Kevin Hart is coming out — to tell you he won’t host the Oscars.
The disgraced comedian concluded his self-inflicted month-long trail of homophobia on Wednesday when he officially declared he would not host the Academy Awards next month — and he doesn’t want you to ask him about it, either.
“I’m not hosting the Oscars this year,” Hart said on “Good Morning America.” “I want everyone to know I’m done with it. It’s a choice that I’ve personally made to say I’m not addressing it anymore.”
Hart already backed out of his role as host of the annual event after he refused to apologize for homophobic comments dating back to 2009-2011, when he used gay slurs and threatened to use violence against his son for playing with dolls. He finally apologized after he was cornered by public outcry, but when fellow comedian Ellen DeGeneres prodded him to reconsider the hosting gig, he vowed to think it over.

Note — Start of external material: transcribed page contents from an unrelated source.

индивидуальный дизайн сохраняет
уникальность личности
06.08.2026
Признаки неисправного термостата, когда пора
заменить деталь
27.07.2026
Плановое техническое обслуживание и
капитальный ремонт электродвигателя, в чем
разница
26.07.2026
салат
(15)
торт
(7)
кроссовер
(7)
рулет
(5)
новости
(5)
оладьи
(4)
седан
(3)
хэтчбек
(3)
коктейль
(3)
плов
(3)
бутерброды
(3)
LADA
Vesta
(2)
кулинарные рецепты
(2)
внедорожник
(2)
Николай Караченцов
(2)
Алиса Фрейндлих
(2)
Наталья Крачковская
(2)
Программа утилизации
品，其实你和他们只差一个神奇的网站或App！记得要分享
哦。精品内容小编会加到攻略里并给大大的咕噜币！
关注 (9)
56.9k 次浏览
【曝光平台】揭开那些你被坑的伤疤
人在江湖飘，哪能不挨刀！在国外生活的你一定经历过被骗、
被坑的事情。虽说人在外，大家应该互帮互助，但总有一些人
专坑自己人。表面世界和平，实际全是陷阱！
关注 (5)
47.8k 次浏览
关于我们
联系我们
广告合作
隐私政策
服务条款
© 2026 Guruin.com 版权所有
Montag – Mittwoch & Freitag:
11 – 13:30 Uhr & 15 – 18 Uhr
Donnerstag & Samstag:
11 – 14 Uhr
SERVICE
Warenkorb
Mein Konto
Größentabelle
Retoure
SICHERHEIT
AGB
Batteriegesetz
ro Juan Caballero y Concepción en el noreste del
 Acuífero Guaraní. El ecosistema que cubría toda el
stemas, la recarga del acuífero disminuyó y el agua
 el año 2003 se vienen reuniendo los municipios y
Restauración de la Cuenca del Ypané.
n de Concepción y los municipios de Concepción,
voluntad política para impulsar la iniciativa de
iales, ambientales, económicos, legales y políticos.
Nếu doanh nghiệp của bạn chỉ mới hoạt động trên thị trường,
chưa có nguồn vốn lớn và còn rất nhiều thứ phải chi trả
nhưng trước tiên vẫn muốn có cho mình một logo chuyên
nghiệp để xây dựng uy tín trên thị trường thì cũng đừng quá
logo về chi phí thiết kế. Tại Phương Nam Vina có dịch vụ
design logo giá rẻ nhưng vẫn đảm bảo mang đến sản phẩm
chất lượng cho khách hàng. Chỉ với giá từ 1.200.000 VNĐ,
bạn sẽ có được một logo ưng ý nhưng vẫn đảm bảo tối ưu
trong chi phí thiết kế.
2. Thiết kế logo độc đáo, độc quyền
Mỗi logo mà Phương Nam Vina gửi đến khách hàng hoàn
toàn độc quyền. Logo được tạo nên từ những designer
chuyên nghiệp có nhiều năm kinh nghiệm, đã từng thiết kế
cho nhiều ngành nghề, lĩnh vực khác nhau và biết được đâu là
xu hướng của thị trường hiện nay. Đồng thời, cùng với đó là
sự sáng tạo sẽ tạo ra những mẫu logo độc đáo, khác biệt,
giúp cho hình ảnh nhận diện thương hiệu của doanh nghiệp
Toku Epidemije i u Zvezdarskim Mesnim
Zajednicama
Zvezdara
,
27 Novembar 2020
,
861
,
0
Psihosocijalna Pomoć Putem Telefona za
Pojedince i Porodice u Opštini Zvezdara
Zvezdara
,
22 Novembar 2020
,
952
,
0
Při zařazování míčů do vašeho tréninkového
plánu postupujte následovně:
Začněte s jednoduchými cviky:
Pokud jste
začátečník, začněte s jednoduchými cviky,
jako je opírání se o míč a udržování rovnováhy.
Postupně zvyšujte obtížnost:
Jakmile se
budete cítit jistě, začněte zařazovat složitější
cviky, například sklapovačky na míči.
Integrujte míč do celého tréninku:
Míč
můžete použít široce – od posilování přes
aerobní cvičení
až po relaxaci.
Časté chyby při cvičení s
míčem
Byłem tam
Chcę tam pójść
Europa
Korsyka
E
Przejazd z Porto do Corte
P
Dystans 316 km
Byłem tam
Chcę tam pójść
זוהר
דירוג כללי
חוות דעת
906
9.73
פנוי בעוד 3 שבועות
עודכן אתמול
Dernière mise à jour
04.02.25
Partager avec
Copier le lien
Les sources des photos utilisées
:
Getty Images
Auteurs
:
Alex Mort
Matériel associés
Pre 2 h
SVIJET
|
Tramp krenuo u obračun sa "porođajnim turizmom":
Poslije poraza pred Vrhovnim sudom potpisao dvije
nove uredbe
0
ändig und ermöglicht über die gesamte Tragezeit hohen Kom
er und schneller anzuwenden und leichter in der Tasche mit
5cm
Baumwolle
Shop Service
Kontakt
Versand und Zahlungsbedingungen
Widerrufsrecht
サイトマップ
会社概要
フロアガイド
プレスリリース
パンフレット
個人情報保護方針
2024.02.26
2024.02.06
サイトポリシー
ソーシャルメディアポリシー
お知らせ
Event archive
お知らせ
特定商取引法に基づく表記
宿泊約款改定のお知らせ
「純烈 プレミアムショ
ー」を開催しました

And although Hart put an end to speculation on Wednesday, it was never clear whether the Oscars organizers would have allowed him back in the fold.

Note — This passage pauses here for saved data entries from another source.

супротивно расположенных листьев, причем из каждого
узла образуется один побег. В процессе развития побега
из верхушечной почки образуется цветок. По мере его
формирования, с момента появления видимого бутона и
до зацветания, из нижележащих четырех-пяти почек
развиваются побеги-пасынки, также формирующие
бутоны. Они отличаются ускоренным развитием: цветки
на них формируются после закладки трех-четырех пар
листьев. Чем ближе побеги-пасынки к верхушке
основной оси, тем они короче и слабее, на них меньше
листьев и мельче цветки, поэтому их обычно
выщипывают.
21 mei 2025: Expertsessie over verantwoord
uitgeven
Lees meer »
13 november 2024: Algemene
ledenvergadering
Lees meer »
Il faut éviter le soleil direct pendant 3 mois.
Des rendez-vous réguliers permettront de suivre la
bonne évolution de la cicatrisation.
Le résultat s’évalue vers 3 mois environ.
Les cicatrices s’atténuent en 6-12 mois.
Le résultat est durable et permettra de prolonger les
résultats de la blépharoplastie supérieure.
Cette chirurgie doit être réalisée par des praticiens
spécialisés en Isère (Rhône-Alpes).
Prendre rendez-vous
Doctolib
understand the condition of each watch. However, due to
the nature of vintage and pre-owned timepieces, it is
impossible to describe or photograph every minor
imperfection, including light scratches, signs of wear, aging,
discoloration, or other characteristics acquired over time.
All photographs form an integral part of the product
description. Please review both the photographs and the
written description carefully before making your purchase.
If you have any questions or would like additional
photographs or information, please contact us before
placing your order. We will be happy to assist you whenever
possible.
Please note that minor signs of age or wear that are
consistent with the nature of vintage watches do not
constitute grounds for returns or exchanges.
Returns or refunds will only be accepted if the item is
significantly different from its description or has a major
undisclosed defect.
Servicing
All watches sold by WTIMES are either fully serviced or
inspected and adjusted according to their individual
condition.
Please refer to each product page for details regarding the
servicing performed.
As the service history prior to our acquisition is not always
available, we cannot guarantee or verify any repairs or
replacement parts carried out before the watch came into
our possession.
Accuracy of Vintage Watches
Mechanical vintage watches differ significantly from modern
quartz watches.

Hart, seemingly irritated, didn’t provide a direct answer when “Good Morning America” host and former Giants star Michael Strahan asked him if he understood how the comments could have impacted LGBTQ youth.
“I have an understanding that I’ve addressed it, and I’ve said everything that I can possibly say,” Hart said in response. “So I’m over it.”

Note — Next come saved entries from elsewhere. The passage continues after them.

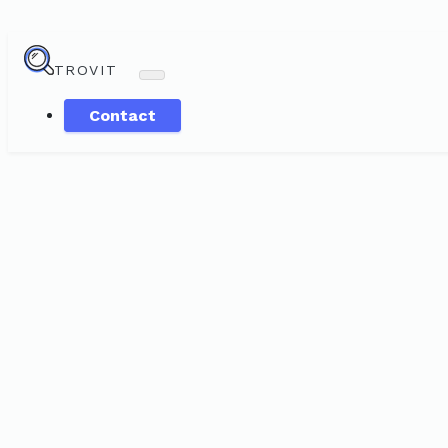
TROVIT
Contact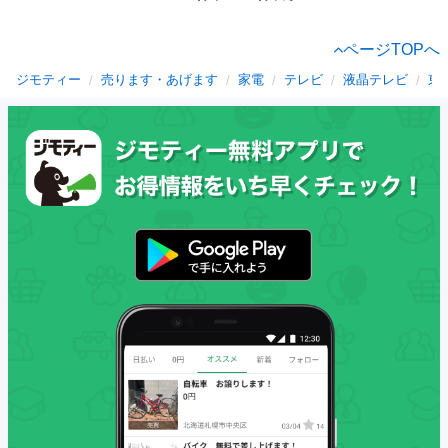
ページTOPへ
ジモティー
売ります・あげます
家電
テレビ
液晶テレビ
東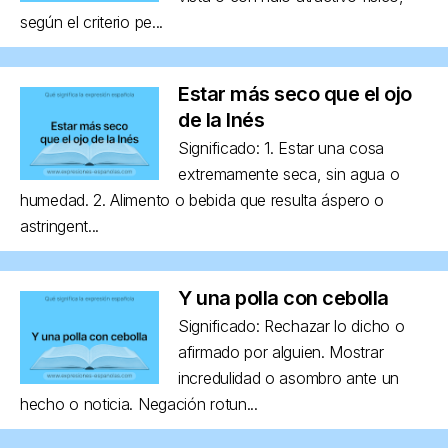
según el criterio pe...
Estar más seco que el ojo
de la Inés
Significado: 1. Estar una cosa
extremamente seca, sin agua o
humedad. 2. Alimento o bebida que resulta áspero o
astringent...
Y una polla con cebolla
Significado: Rechazar lo dicho o
afirmado por alguien. Mostrar
incredulidad o asombro ante un
hecho o noticia. Negación rotun...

On Monday, the comedian made a bizarre statement in the third person on his Sirius XM radio show when he said, “Once again, Kevin Hart apologizes for his remarks that hurt members of the LGBTQ community. I apologize.”
Almost every time Hart discusses his comments, he has tried to justify them or complain that he is being targeted.
“We thought it was okay to talk like that, because that’s how we talked to one another,” he said.
Hart has even turned the issue around by suggesting that those who take call him out are the ones who have an issue.
“I love to love,” Hart said on Wednesday. “If you don’t see that, then that means it’s a problem with you. I have nothing else to prove.”
Hart’s handling of the situation strays from other cases of people who have offered sincere apologies before taking concrete action with the LGBTQ community. Former Knicks star Tim Hardaway said on a radio show in 2007 that “I hate gay people,” but he apologized, went on to work with The Trevor Project, and was the first to sign a petition to legalize same-sex marriage in Florida.
Responding to out gay CNN anchor Don Lemon’s suggestion that Hart could similarly become an ally to the community, the comedian said, “That’s not my life dream.”
The Academy, which has not announced its alternative plans without Hart, did not reply to an inquiry from Gay City News.